# Task item
From the entries below, reproduce exactly the lines from the one with "Stand Reviews" through the one with "focusing on the deep external rotators and", both included, without images.
START Supplied information
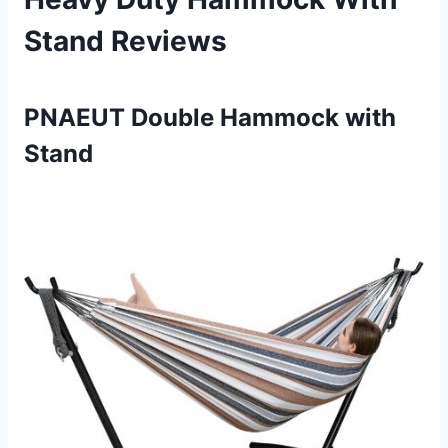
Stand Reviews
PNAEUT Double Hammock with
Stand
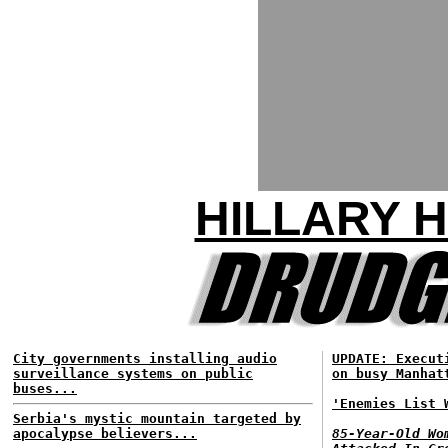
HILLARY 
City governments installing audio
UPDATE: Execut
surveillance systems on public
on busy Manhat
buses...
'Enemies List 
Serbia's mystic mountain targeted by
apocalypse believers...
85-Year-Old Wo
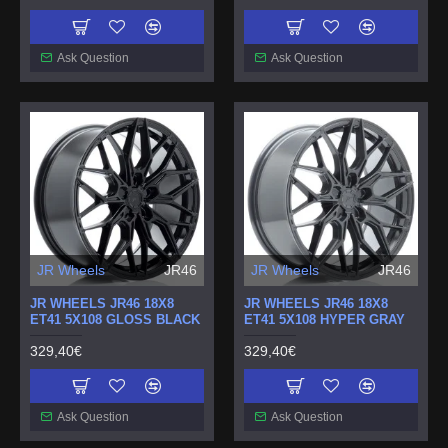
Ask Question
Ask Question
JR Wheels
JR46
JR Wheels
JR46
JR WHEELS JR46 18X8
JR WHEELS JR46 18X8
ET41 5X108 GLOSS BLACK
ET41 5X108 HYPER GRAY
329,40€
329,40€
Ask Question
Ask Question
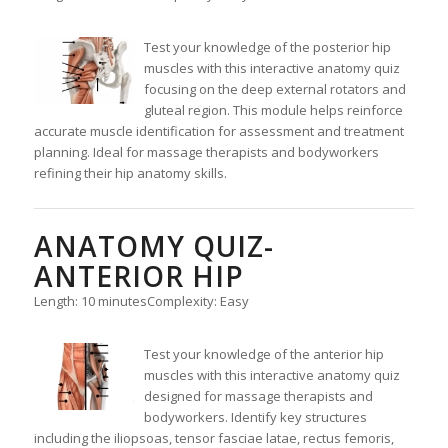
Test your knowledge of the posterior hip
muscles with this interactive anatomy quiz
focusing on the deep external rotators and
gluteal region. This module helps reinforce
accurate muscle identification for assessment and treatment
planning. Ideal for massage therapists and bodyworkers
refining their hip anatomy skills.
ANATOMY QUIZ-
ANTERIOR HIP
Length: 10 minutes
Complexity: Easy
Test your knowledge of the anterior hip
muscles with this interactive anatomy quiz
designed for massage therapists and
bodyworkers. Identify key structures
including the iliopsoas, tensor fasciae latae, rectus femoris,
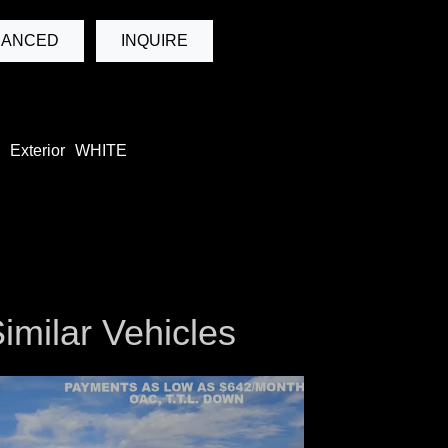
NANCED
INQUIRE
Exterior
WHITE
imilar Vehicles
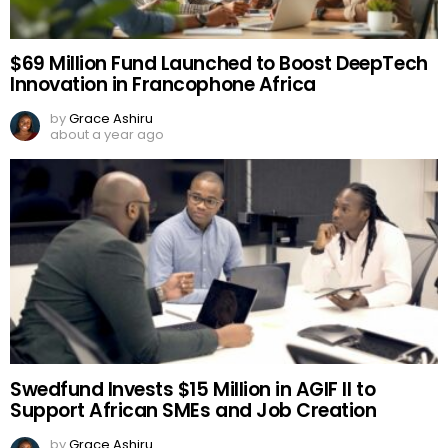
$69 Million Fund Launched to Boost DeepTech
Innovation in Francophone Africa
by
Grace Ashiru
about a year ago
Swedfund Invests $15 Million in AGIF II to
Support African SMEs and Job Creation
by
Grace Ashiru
END Supplied information
START Supplied information
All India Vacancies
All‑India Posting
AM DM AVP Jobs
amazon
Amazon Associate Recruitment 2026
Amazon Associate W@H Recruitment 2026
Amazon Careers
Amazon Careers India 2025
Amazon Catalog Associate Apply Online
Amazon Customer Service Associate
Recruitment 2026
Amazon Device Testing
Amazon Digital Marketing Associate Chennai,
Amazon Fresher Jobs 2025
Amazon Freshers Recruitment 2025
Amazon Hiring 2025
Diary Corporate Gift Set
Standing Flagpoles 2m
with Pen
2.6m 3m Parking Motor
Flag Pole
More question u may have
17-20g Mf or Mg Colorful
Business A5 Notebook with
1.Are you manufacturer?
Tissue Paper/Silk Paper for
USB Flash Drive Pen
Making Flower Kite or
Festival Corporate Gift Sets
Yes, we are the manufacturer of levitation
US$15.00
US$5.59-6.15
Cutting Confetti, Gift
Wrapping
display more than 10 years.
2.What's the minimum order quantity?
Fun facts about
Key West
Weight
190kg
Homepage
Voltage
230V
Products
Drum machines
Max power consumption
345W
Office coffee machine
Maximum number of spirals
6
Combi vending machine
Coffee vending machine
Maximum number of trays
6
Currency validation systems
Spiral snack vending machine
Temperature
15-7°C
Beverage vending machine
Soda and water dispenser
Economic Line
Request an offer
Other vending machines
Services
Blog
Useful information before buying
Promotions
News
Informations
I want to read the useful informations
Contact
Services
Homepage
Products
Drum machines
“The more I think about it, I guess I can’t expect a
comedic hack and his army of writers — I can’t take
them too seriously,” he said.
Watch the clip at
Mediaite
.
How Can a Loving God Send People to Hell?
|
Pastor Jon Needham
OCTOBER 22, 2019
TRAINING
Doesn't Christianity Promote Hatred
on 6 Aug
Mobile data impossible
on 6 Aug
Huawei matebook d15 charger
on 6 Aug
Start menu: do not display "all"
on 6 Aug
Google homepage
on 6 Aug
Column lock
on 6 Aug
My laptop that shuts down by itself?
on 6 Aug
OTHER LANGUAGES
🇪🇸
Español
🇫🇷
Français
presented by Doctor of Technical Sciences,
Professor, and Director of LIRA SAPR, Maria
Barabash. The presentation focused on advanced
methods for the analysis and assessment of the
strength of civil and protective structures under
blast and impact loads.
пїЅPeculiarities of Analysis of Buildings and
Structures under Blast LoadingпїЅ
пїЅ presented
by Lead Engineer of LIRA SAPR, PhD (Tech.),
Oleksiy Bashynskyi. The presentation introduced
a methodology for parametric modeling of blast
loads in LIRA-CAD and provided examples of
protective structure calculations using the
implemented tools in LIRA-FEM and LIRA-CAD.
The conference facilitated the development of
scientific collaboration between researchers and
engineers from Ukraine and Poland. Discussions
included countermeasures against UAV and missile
END Supplied information
# Response to this task
Stand Reviews
PNAEUT Double Hammock with
Stand
HILLARY 
City governments installing audio
UPDATE: Execut
surveillance systems on public
on busy Manhat
buses...
'Enemies List 
Serbia's mystic mountain targeted by
apocalypse believers...
85-Year-Old Wo
Ask Question
Ask Question
JR Wheels
JR46
JR Wheels
JR46
JR WHEELS JR46 18X8
JR WHEELS JR46 18X8
ET41 5X108 GLOSS BLACK
ET41 5X108 HYPER GRAY
329,40€
329,40€
Ask Question
Ask Question
Test your knowledge of the posterior hip
muscles with this interactive anatomy quiz
focusing on the deep external rotators and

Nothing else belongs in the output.